= Brief =
Every line from the one with "Sign Up (1022, 58)" through the end of the entries below should be written out exactly; the pictures should not.

---

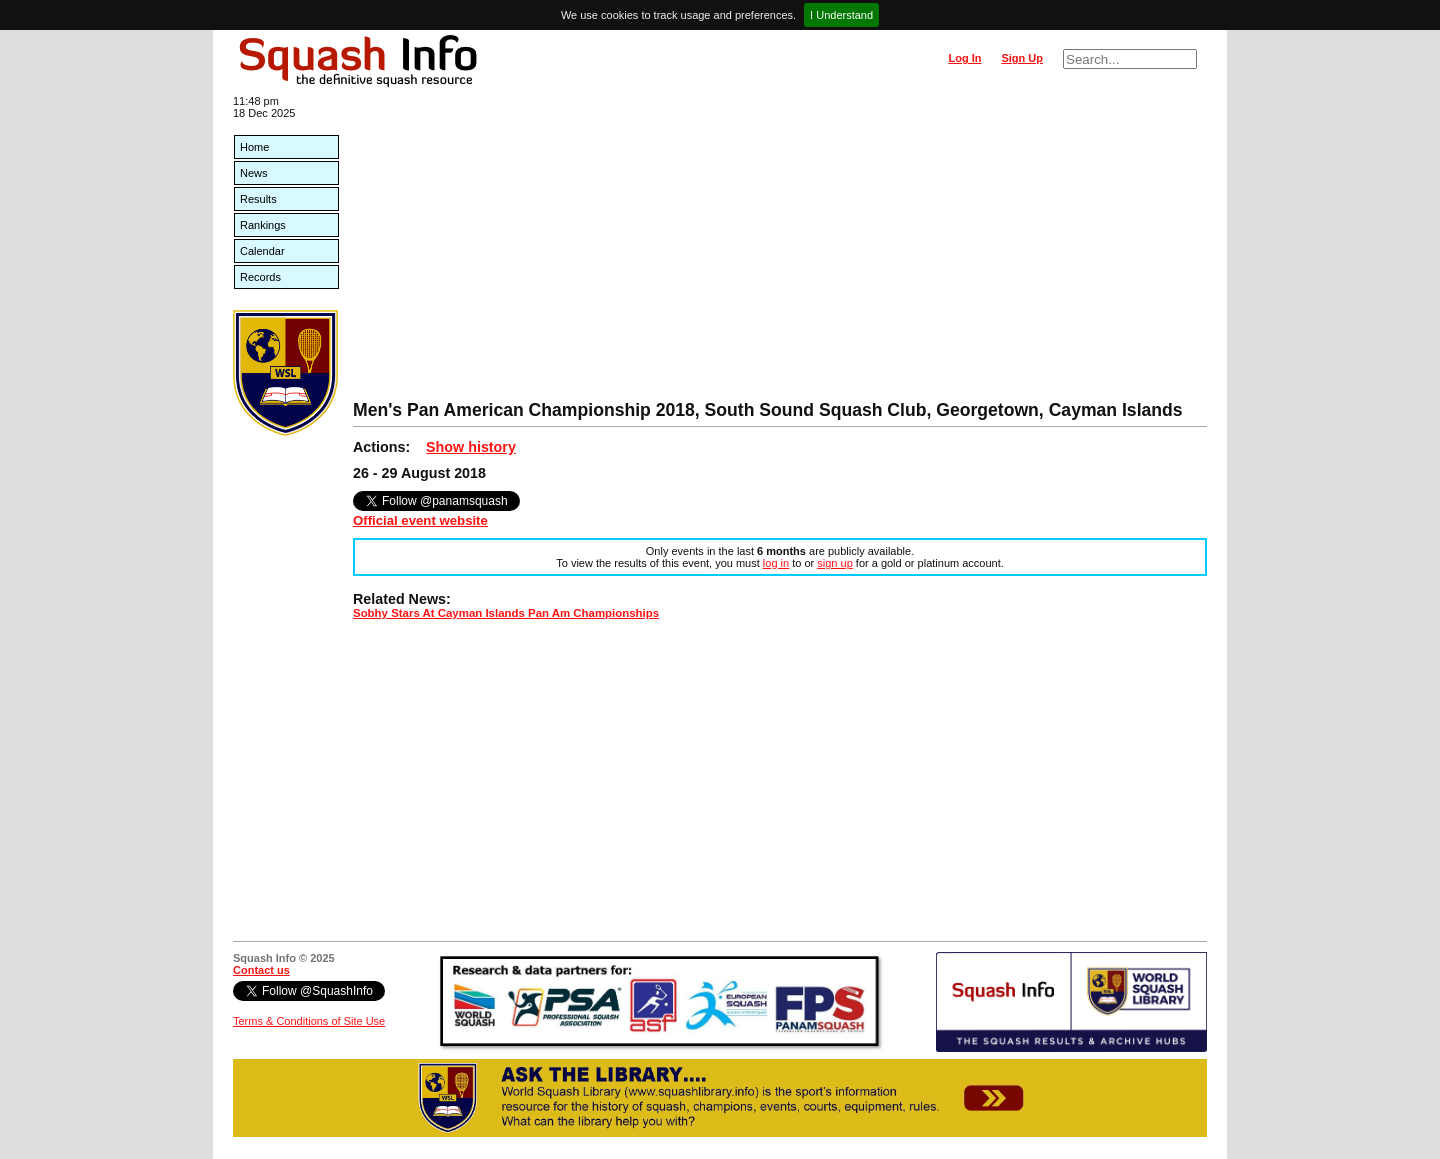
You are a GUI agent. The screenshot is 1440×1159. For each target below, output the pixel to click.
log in (776, 563)
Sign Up (1022, 58)
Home (254, 147)
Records (260, 277)
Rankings (263, 225)
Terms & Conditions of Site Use (309, 1021)
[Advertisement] (780, 250)
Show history (471, 447)
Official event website (420, 520)
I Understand (841, 15)
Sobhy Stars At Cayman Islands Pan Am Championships (506, 613)
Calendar (262, 251)
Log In (964, 58)
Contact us (261, 970)
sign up (834, 563)
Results (258, 199)
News (254, 173)
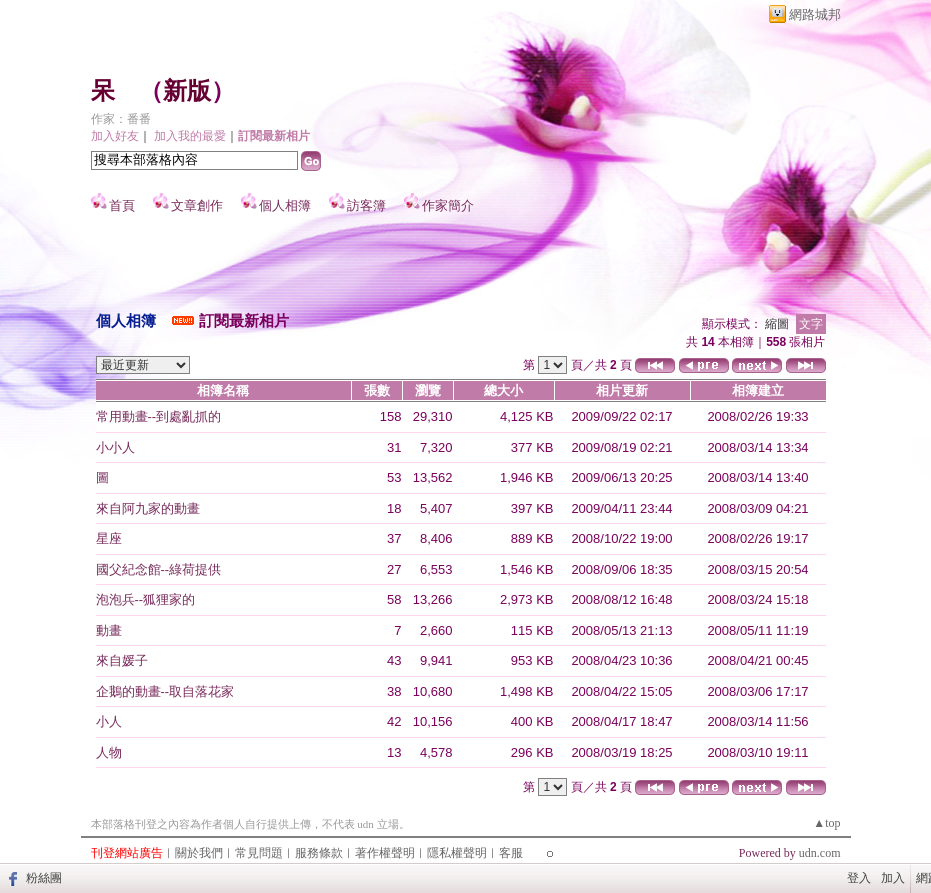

---

= Result of the task =
Sign Up (1022, 58)
Home (254, 147)
Records (260, 277)
Rankings (263, 225)
Terms & Conditions of Site Use (309, 1021)
[Advertisement] (780, 250)
Show history (471, 447)
Official event website (420, 520)
I Understand (841, 15)
Sobhy Stars At Cayman Islands Pan Am Championships (506, 613)
Calendar (262, 251)
Log In (964, 58)
Contact us (261, 970)
sign up (834, 563)
Results (258, 199)
News (254, 173)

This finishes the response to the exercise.